* Exercise prompt:
In the listing that follows, print every line exactly and leave the images out.

****

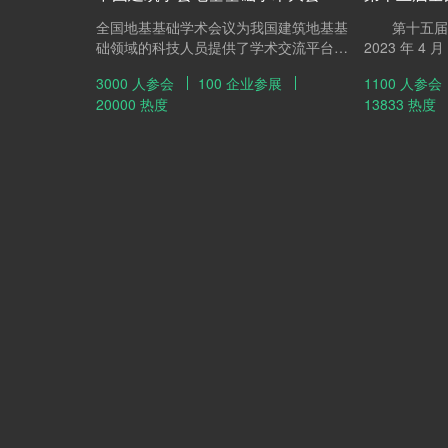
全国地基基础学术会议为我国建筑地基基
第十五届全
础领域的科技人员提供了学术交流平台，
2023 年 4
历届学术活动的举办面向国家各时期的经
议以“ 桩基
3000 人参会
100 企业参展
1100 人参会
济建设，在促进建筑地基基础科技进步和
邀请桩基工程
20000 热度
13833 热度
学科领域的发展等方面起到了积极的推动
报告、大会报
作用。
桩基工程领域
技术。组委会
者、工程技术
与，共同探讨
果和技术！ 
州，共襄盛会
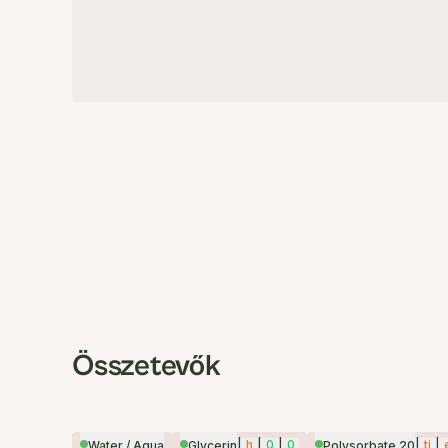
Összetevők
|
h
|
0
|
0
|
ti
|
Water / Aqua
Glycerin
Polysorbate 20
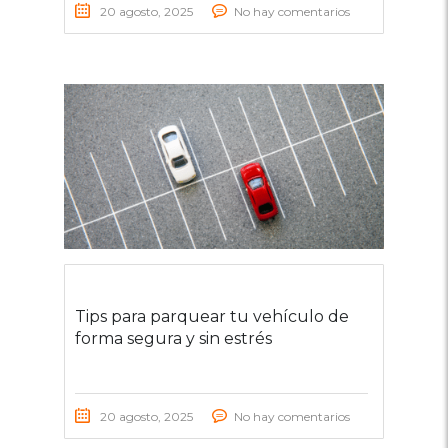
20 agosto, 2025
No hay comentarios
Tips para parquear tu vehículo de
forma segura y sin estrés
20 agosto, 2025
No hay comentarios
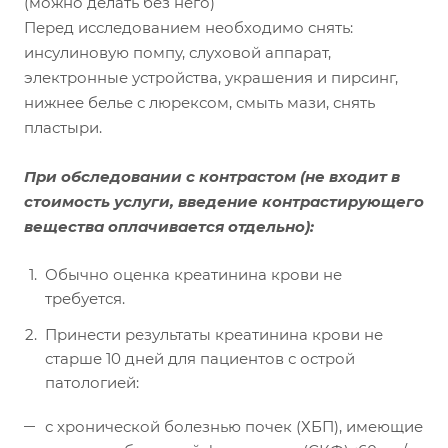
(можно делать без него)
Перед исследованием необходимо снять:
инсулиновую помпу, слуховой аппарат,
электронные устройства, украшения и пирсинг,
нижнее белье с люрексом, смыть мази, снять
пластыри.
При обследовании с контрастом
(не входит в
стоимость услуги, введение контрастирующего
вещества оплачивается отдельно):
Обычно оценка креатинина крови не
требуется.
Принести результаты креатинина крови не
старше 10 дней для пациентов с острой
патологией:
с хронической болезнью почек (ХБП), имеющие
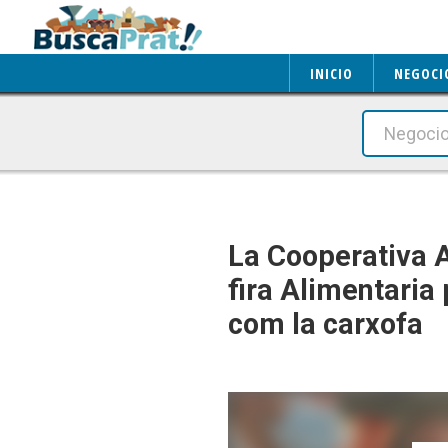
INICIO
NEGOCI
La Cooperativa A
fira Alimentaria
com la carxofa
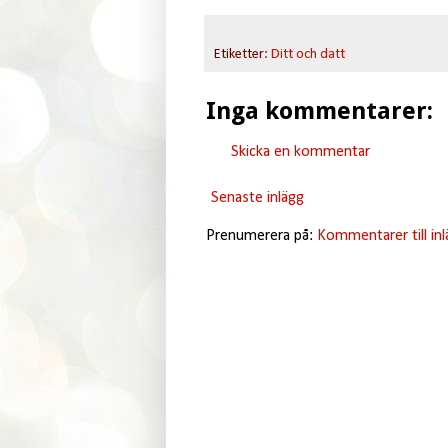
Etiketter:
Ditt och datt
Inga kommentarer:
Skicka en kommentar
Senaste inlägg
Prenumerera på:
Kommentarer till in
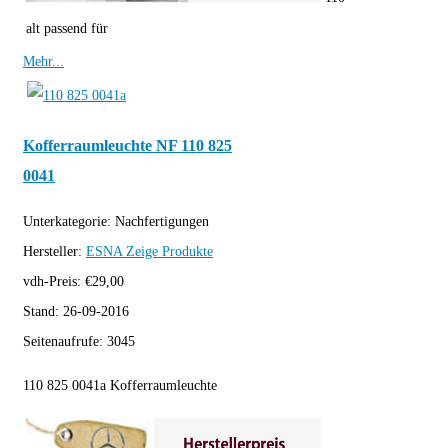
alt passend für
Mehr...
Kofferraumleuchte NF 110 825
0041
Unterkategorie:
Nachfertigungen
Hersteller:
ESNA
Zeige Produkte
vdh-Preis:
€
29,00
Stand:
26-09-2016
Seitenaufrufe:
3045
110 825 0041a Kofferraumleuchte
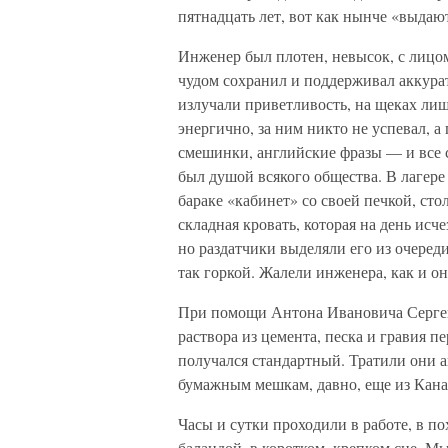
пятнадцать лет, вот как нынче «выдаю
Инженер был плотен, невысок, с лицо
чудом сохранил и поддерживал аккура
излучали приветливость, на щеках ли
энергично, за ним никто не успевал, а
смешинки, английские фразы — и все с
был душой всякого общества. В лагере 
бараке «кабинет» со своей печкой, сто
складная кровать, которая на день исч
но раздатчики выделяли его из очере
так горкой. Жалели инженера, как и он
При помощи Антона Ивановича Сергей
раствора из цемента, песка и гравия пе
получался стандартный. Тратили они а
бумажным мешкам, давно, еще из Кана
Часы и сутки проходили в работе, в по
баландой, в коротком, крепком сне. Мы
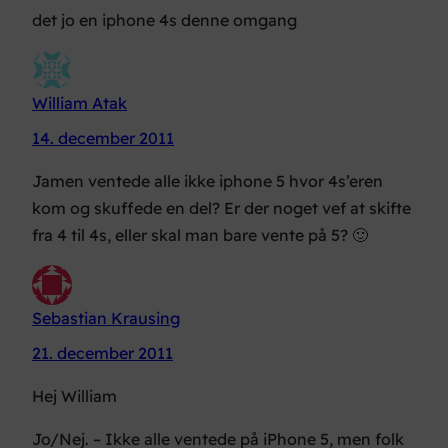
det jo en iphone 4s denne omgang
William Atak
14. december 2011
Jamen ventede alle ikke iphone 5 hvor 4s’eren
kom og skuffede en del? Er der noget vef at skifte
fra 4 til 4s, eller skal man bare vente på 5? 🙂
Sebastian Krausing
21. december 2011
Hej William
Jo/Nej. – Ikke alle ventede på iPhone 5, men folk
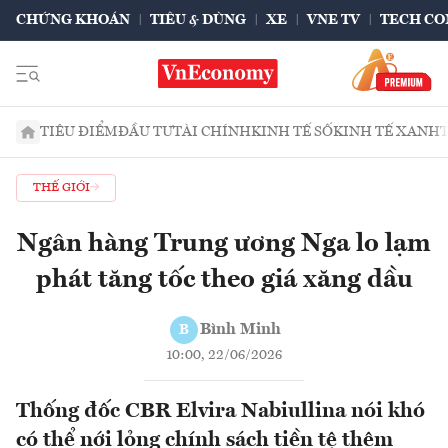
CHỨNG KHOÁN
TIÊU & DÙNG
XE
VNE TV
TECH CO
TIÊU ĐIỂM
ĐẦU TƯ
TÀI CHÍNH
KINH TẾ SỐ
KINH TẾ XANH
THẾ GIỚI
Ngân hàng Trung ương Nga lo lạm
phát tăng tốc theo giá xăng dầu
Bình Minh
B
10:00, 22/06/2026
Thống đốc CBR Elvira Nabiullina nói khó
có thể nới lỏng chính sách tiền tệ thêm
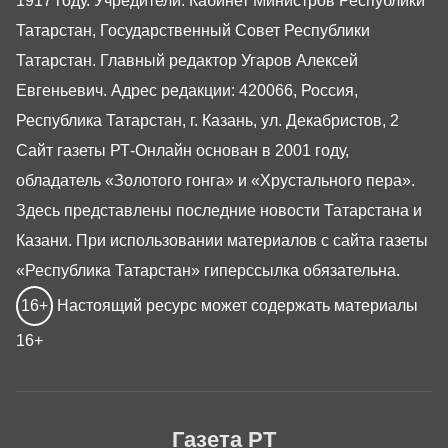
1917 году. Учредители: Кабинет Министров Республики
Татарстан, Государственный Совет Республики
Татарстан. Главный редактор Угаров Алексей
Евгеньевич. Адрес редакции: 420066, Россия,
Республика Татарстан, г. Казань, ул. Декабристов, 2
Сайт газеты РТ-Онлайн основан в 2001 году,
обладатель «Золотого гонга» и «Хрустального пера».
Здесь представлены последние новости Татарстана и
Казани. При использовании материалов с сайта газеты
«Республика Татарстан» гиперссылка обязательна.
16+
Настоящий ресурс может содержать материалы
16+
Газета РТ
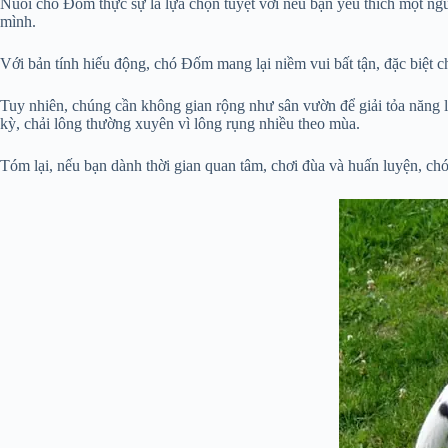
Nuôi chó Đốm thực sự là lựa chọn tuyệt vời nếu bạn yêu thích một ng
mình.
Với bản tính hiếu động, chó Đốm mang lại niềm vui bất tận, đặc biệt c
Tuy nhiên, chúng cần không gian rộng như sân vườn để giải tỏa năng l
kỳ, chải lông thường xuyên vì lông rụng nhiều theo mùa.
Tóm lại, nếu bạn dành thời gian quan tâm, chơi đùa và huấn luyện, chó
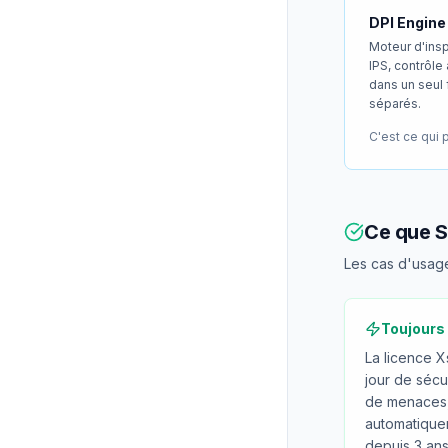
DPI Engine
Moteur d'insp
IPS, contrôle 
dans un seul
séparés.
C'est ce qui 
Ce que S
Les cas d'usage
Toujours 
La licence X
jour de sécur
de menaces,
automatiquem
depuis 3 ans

****

* Solution for this exercise:
全国地基基础学术会议为我国建筑地基基
第十五届全
础领域的科技人员提供了学术交流平台，
2023 年 4
历届学术活动的举办面向国家各时期的经
议以“ 桩基
3000 人参会
100 企业参展
1100 人参会
济建设，在促进建筑地基基础科技进步和
邀请桩基工程
20000 热度
13833 热度
学科领域的发展等方面起到了积极的推动
报告、大会报
作用。
桩基工程领域
技术。组委会
者、工程技术
与，共同探讨
果和技术！ 
州，共襄盛会
Összetevők
|
h
|
0
|
0
|
ti
|
Water / Aqua
Glycerin
Polysorbate 20
20 agosto, 2025
No hay comentarios
Tips para parquear tu vehículo de
forma segura y sin estrés
20 agosto, 2025
No hay comentarios
(можно делать без него)
Перед исследованием необходимо снять:
инсулиновую помпу, слуховой аппарат,
электронные устройства, украшения и пирсинг,
нижнее белье с люрексом, смыть мази, снять
пластыри.
При обследовании с контрастом
(не входит в
стоимость услуги, введение контрастирующего
вещества оплачивается отдельно):
Обычно оценка креатинина крови не
требуется.
Принести результаты креатинина крови не
старше 10 дней для пациентов с острой
патологией:
с хронической болезнью почек (ХБП), имеющие
INICIO
NEGOCI
La Cooperativa A
fira Alimentaria
com la carxofa
Etiketter:
Ditt och datt
Inga kommentarer:
Skicka en kommentar
Senaste inlägg
Prenumerera på:
Kommentarer till in
alt passend für
Mehr...
Kofferraumleuchte NF 110 825
0041
Unterkategorie:
Nachfertigungen
Hersteller:
ESNA
Zeige Produkte
vdh-Preis:
€
29,00
Stand:
26-09-2016
Seitenaufrufe:
3045
110 825 0041a Kofferraumleuchte
пятнадцать лет, вот как нынче «выдаю
Инженер был плотен, невысок, с лицо
чудом сохранил и поддерживал аккура
излучали приветливость, на щеках ли
энергично, за ним никто не успевал, а
смешинки, английские фразы — и все с
был душой всякого общества. В лагере 
бараке «кабинет» со своей печкой, сто
складная кровать, которая на день исч
но раздатчики выделяли его из очере
так горкой. Жалели инженера, как и он
При помощи Антона Ивановича Сергей
раствора из цемента, песка и гравия пе
получался стандартный. Тратили они а
бумажным мешкам, давно, еще из Кана
Часы и сутки проходили в работе, в по
баландой, в коротком, крепком сне. Мы
det jo en iphone 4s denne omgang
William Atak
14. december 2011
Jamen ventede alle ikke iphone 5 hvor 4s’eren
kom og skuffede en del? Er der noget vef at skifte
fra 4 til 4s, eller skal man bare vente på 5? 🙂
Sebastian Krausing
21. december 2011
Hej William
Jo/Nej. – Ikke alle ventede på iPhone 5, men folk
CHỨNG KHOÁN
TIÊU & DÙNG
XE
VNE TV
TECH CO
TIÊU ĐIỂM
ĐẦU TƯ
TÀI CHÍNH
KINH TẾ SỐ
KINH TẾ XANH
THẾ GIỚI
Ngân hàng Trung ương Nga lo lạm
phát tăng tốc theo giá xăng dầu
Bình Minh
B
10:00, 22/06/2026
Thống đốc CBR Elvira Nabiullina nói khó
có thể nới lỏng chính sách tiền tệ thêm
1917 году. Учредители: Кабинет Министров Республики
Татарстан, Государственный Совет Республики
Татарстан. Главный редактор Угаров Алексей
Евгеньевич. Адрес редакции: 420066, Россия,
Республика Татарстан, г. Казань, ул. Декабристов, 2
Сайт газеты РТ-Онлайн основан в 2001 году,
обладатель «Золотого гонга» и «Хрустального пера».
Здесь представлены последние новости Татарстана и
Казани. При использовании материалов с сайта газеты
«Республика Татарстан» гиперссылка обязательна.
16+
Настоящий ресурс может содержать материалы
16+
Газета РТ
Nuôi chó Đốm thực sự là lựa chọn tuyệt vời nếu bạn yêu thích một ng
mình.
Với bản tính hiếu động, chó Đốm mang lại niềm vui bất tận, đặc biệt c
Tuy nhiên, chúng cần không gian rộng như sân vườn để giải tỏa năng l
kỳ, chải lông thường xuyên vì lông rụng nhiều theo mùa.
Tóm lại, nếu bạn dành thời gian quan tâm, chơi đùa và huấn luyện, chó
DPI Engine
Moteur d'insp
IPS, contrôle 
dans un seul
séparés.
C'est ce qui 
Ce que S
Les cas d'usage
Toujours 
La licence X
jour de sécur
de menaces,
automatiquem
depuis 3 ans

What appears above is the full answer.